Critics of the bill, however, argued that the proposed amendment to the Constitution would be counterproductive as it might lead to justice denial to would-be litigants.

At the plenary on Thursday, the House considered for second reading, ‘A Bill for An Act to alter the provisions of the Constitution of the Federal Republic of Nigeria, 1999; the Constitution of the Federal Republic of Nigeria (First Alteration) Act, 2010; and the Constitution of the Federal Republic of Nigeria (Second Alteration) Act, 2010, to make appeals to the Supreme Court to be by leave in order to reduce workload on the court, expedite hearing and determination of appeals, and encourage efficiency and quality; and for related matters.’
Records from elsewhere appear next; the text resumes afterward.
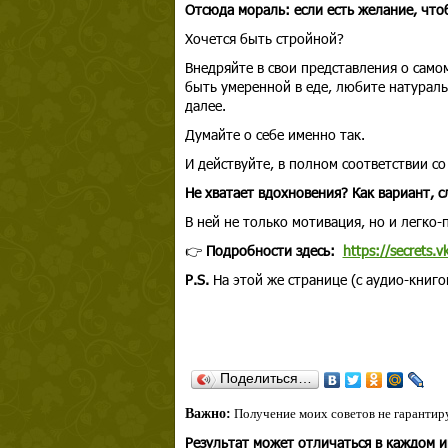
Отсюда мораль: если есть желание, чт
Хочется быть стройной?
Внедряйте в свои представления о само
быть умеренной в еде, любите натураль
далее.
Думайте о себе именно так.
И действуйте, в полном соответствии с
Не хватает вдохновения? Как вариант, 
В ней не только мотивация, но и легко
👉
Подробности здесь:
https://secrets.
P.S.
На этой же странице (с аудио-книг
Поделиться…
Важно:
Получение моих советов не гарантиру
Результат может отличаться в каждом 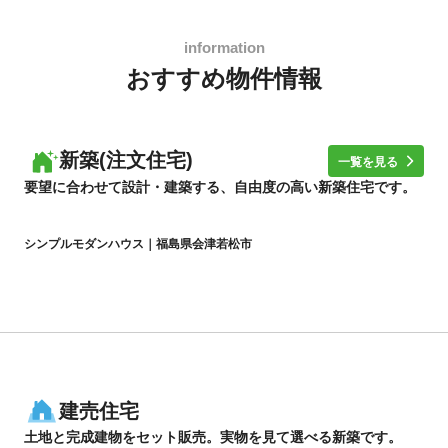
おすすめ物件情報
新築(注文住宅)
一覧を見る
要望に合わせて設計・建築する、自由度の高い新築住宅です。
シンプルモダンハウス｜福島県会津若松市
建売住宅
土地と完成建物をセット販売。実物を見て選べる新築です。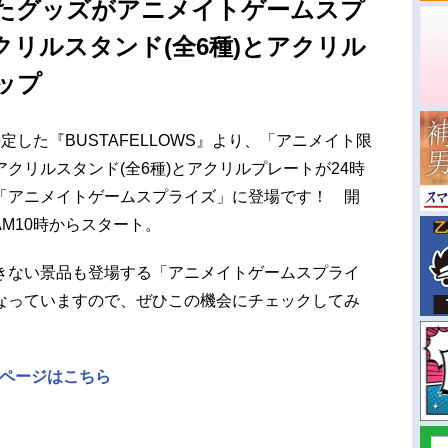
たグッズがアニメイトゲームスプ
リルスタンド(全6種)とアクリル
ップ
した『BUSTAFELLOWS』より、「アニメイト限
クリルスタンド(全6種)とアクリルプレートが24時
「アニメイトゲームスプライズ」に登場です！ 開
AM10時からスタート。
きない景品も登場する「アニメイトゲームスプライ
なっていますので、ぜひこの機会にチェックしてみ
イズページはこちら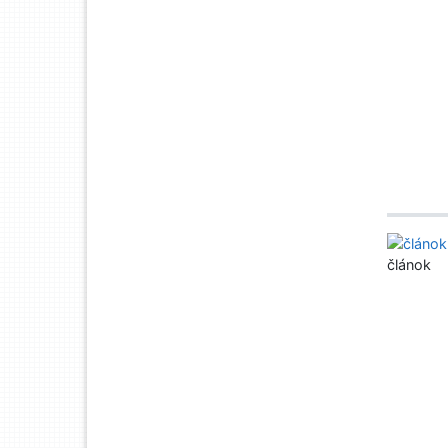
článok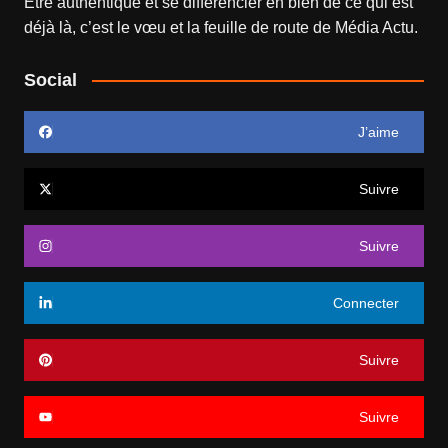
Être authentique et se différencier en bien de ce qui est
déjà là, c’est le vœu et la feuille de route de
Média Actu
.
Social
J’aime
Suivre
Suivre
Connecter
Suivre
Suivre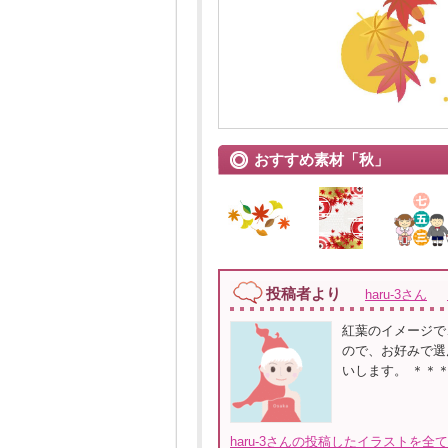
おすすめ素材「秋」
投稿者より
haru-3さん
紅葉のイメージで
ので、お好みで選
いします。 ＊＊
haru-3さんの投稿したイラストを全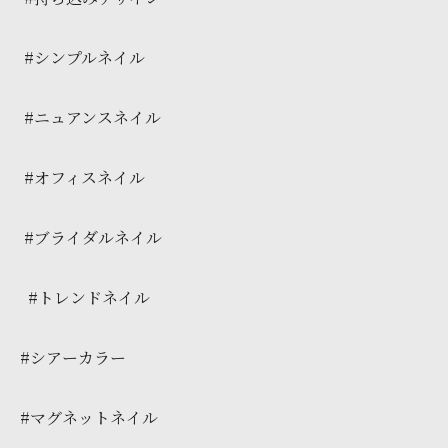
#シンプルネイル
#ニュアンスネイル
#オフィスネイル
#ブライダルネイル
#トレンドネイル
#シアーカラー
#マグネットネイル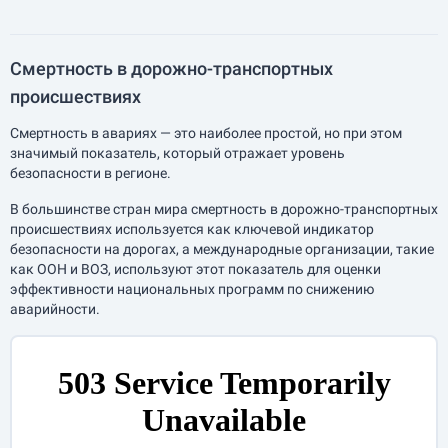
Смертность в дорожно-транспортных
происшествиях
Смертность в авариях — это наиболее простой, но при этом
значимый показатель, который отражает уровень
безопасности в регионе.
В большинстве стран мира смертность в дорожно-транспортных
происшествиях используется как ключевой индикатор
безопасности на дорогах, а международные организации, такие
как ООН и ВОЗ, используют этот показатель для оценки
эффективности национальных программ по снижению
аварийности.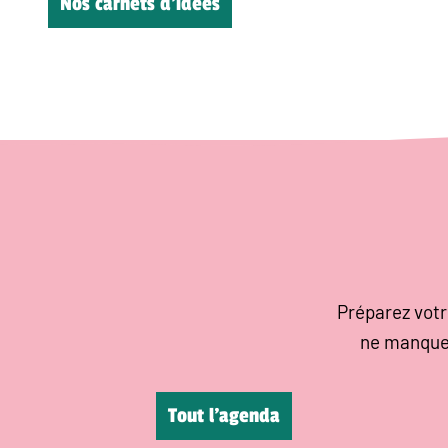
Nos carnets d’idées
Préparez votr
ne manque
Tout l’agenda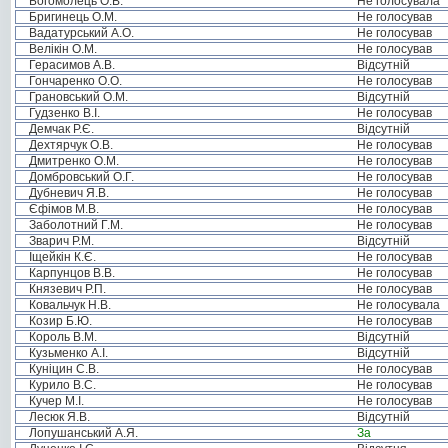
Богомолець О.В.
Не голосувала
Бригинець О.М.
Не голосував
Вадатурський А.О.
Не голосував
Велікін О.М.
Не голосував
Герасимов А.В.
Відсутній
Гончаренко О.О.
Не голосував
Грановський О.М.
Відсутній
Гудзенко В.І.
Не голосував
Демчак Р.Є.
Відсутній
Дехтярчук О.В.
Не голосував
Дмитренко О.М.
Не голосував
Домбровський О.Г.
Не голосував
Дубневич Я.В.
Не голосував
Єфімов М.В.
Не голосував
Заболотний Г.М.
Не голосував
Зварич Р.М.
Відсутній
Іщейкін К.Є.
Не голосував
Карпунцов В.В.
Не голосував
Князевич Р.П.
Не голосував
Ковальчук Н.В.
Не голосувала
Козир Б.Ю.
Не голосував
Король В.М.
Відсутній
Кузьменко А.І.
Відсутній
Куніцин С.В.
Не голосував
Курило В.С.
Не голосував
Кучер М.І.
Не голосував
Лесюк Я.В.
Відсутній
Лопушанський А.Я.
За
Chairman of the House Committee on Judiciary, Onofiok Luke, who sponsored the bill, said its objectives were to expedite hearing and determination of both civil and criminal matters and appeals by the Supreme Court; eliminate unnecessary delay in justice delivery and administration by the Supreme Court; and expedite justice dispensation and boosts people’s confidence in the judiciary.

Luke further said the proposed amendment would save litigants from unnecessary and avoidable costs, delays and pains; encourage foreign investment and bolster economic development; stabilise the polity and reduce the risk of citizens, residents and investors resorting to self-help; and encourage sound decisions and grant the Supreme Court room to focus on its primary duty of legal policy formulations.

He said, “The slow pace of justice delivery in Nigeria, occasioned partly by excessive workload on the Supreme Court, is a serious problem which hinders easy and speedy access to justice, and it requires drastic, urgent solutions.

“This bill provides the needed solution by limiting the appeals that reach the apex court. Something must be done about the pace of our justice delivery so that we do not have a situation where the people will entirely lose faith in our justice system and resort to self-help.”

The lawmaker noted that the jurisdiction of the Supreme Court is unlimited, expanding to all cases ranging from different areas of law including constitutional, electoral, administrative, tax, entertainment, copyright and labour laws.

He also noted that the Constitution pegs membership of the court at 21 and the court has not since its inception reached its full membership complement. “At the moment, the court is composed of only just 18 justices. It is these 18 justices that handle all appeals and deliver justice to the population of over 201 million Nigerians,” he said.

The lawmakers were, however, divided on the bill. While those who spoke admitted the good intention of the sponsor, they warned that it might eventually lead to the breach of the rights of Nigerians to seek redress in any court.

The Deputy Minority Leader, Toby Okechukwu, said it was understandable that Luke, as chairman of the judiciary committee, would seek a better justice system. “We also have to juxtapose that with the need to look at other alternatives to encourage efficiency,” he added.

Okechukwu stated that there were “prudent alternatives” regarding reduction of workload on Supreme Court justices. He cited the example of parliamentary election matters where the “Appeal Court becomes the Supreme Court for that purpose.” He also said cases could be categorised based on the weight of their penalties.

The lawmaker said, “We may not know the real legal issue to be determined in any matter. For example, for close to 30 to 50 years, a matter of inheritance regarding women in Igboland was subject to adjudication – for a long time. I think about last year or two, the Supreme Court ruled that it offends the fundamental rights of women for them to be discriminated against in matters of inheritance.”